- [Exercise instructions] Take each line in the entries below that holds "история" and show it.

- [Extracted page text data]
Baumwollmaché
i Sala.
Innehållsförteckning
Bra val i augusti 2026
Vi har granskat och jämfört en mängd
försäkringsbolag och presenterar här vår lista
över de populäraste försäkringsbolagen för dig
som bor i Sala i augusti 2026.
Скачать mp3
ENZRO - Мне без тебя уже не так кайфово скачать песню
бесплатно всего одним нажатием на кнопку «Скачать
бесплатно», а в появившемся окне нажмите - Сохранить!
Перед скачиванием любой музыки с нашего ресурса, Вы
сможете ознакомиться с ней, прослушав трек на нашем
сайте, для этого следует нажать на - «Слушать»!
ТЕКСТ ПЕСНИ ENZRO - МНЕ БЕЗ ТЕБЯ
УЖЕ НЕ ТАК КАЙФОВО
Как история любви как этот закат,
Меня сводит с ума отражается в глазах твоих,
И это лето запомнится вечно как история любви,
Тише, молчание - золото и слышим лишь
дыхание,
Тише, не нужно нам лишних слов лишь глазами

---

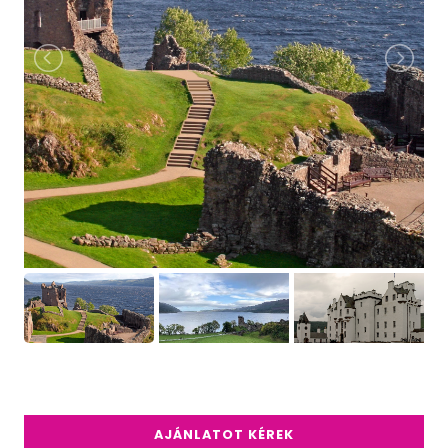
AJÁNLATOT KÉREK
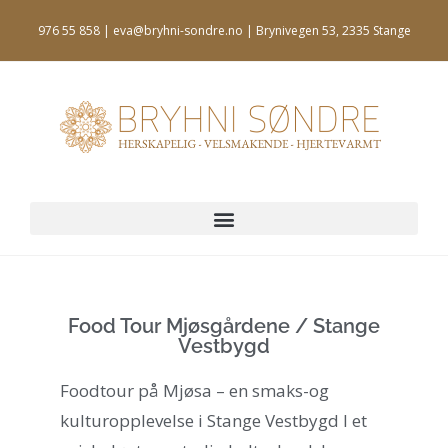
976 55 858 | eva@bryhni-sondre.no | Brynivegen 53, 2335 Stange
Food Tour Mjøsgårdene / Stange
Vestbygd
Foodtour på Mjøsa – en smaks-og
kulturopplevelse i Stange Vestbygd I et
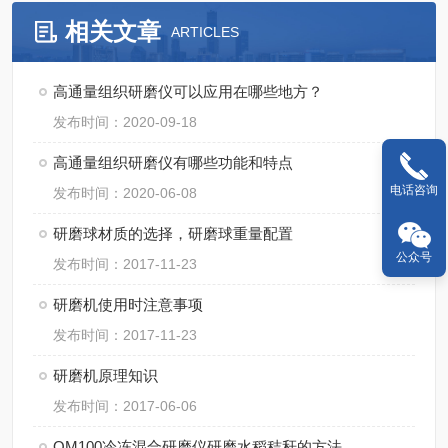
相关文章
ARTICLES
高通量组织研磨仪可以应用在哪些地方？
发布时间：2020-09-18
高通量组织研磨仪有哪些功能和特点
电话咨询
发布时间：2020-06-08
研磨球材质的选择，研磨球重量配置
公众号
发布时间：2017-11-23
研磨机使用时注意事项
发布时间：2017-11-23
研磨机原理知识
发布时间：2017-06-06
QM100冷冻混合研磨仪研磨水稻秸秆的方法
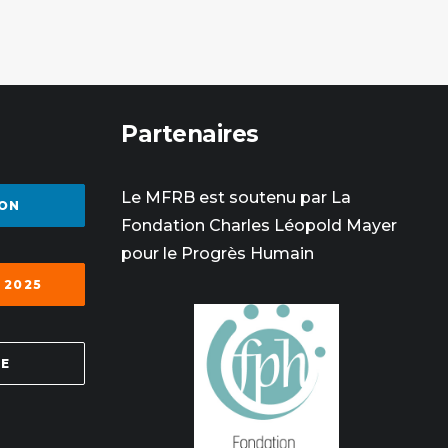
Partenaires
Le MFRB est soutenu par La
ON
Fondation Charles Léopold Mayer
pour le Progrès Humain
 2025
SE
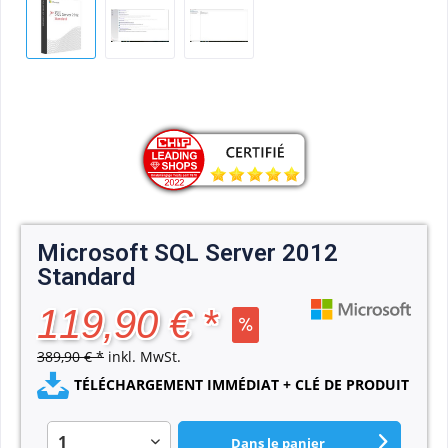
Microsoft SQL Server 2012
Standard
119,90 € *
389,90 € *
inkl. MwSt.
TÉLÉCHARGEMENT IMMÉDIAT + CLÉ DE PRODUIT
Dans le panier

==

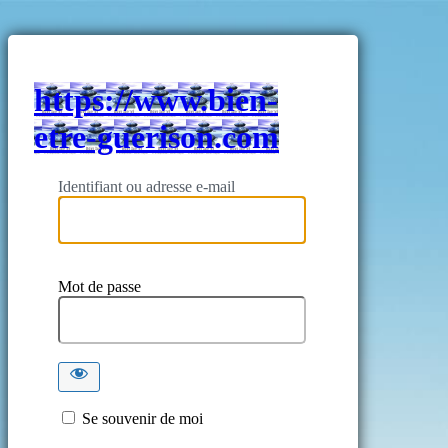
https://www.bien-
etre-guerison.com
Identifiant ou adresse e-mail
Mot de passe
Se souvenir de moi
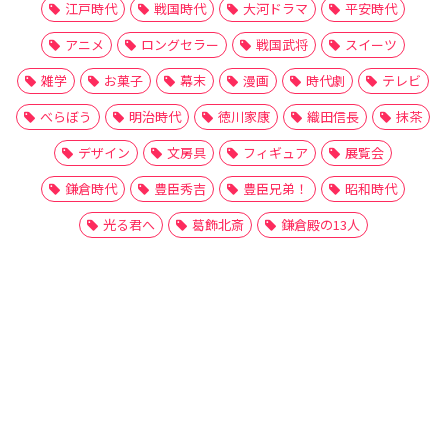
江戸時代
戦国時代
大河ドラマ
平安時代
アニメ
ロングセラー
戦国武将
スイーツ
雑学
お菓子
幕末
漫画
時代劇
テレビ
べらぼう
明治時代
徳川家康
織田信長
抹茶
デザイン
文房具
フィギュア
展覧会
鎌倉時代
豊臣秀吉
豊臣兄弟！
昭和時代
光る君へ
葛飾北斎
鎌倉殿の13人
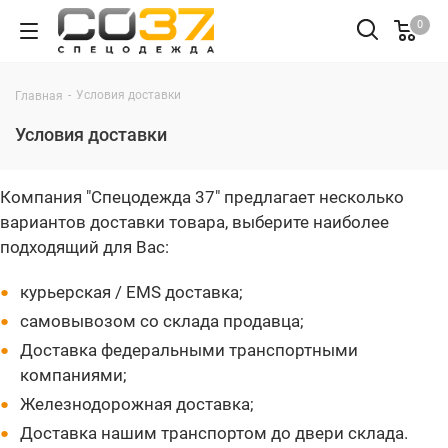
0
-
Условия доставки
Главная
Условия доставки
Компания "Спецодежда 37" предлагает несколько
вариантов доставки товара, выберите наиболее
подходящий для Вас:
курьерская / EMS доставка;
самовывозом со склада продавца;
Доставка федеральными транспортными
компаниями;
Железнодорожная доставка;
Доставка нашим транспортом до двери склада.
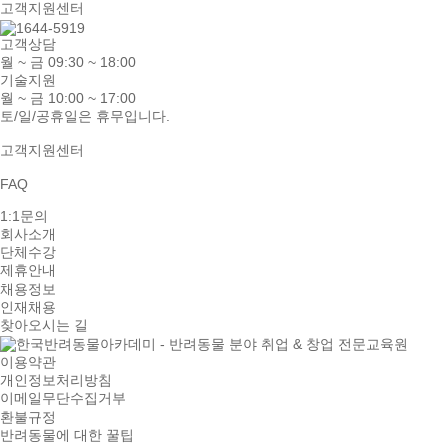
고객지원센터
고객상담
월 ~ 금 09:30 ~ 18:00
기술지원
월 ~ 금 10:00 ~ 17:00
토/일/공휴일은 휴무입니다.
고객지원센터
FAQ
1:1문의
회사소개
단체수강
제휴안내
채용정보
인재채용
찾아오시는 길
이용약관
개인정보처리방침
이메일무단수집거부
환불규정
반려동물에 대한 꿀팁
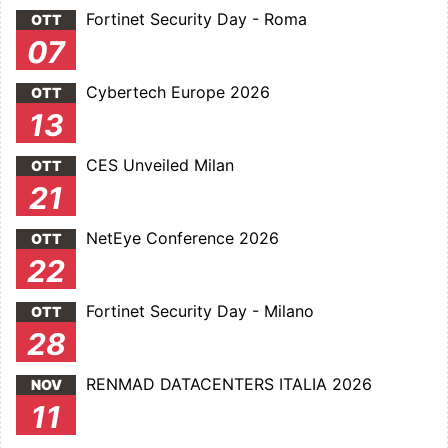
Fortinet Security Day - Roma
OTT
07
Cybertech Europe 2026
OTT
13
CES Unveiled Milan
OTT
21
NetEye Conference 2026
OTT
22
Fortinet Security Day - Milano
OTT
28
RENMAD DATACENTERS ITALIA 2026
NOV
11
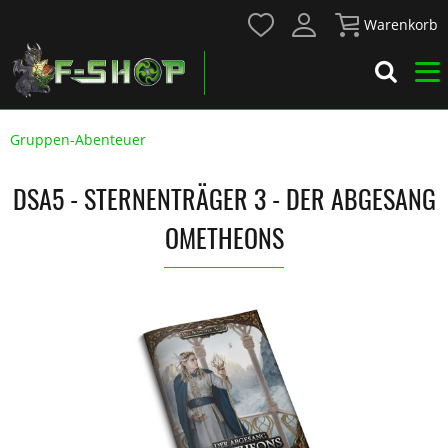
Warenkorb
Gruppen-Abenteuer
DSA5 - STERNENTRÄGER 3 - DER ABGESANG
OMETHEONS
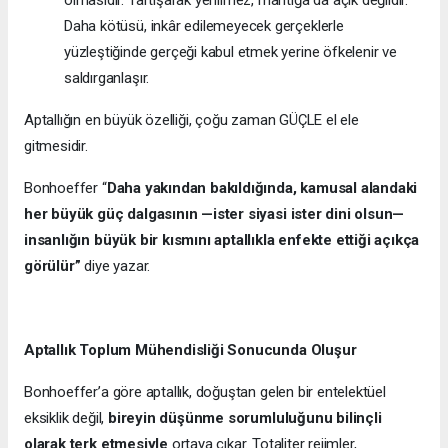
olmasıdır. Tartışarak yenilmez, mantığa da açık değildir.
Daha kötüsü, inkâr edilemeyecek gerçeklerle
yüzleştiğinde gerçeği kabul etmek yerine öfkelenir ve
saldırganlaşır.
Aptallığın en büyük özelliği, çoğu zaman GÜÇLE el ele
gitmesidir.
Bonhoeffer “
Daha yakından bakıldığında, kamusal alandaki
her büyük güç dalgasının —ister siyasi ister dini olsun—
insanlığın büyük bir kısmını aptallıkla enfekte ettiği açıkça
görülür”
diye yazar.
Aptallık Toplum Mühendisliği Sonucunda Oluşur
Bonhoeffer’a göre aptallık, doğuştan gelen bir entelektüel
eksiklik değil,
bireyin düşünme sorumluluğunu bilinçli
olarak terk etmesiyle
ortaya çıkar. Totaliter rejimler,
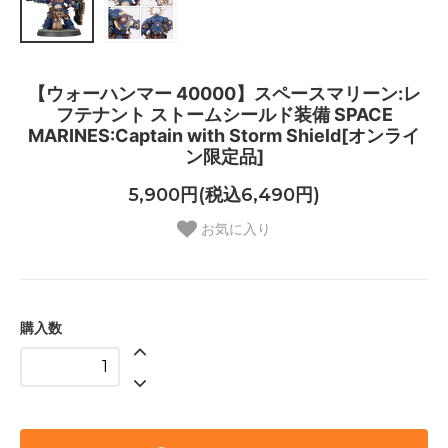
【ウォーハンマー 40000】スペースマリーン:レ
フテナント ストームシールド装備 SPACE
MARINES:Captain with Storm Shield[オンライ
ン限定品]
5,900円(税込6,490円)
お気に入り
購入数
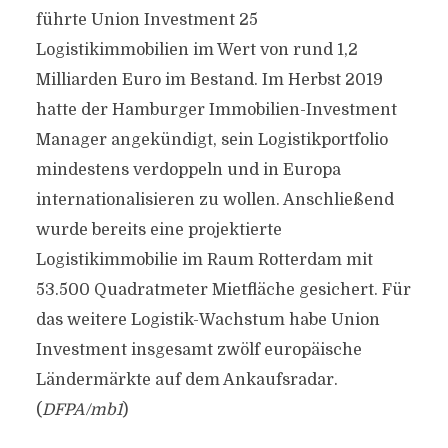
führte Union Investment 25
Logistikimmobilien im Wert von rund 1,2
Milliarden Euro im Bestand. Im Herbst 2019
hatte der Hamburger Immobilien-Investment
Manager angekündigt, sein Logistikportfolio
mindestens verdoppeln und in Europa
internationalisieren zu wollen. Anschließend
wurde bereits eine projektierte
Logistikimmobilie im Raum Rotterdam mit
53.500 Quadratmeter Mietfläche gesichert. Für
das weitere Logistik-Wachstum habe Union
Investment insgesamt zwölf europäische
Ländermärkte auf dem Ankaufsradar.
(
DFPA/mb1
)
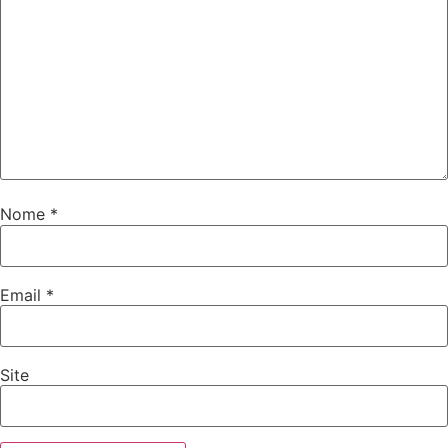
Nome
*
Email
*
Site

- [Task result]
Как история любви как этот закат,
И это лето запомнится вечно как история любви,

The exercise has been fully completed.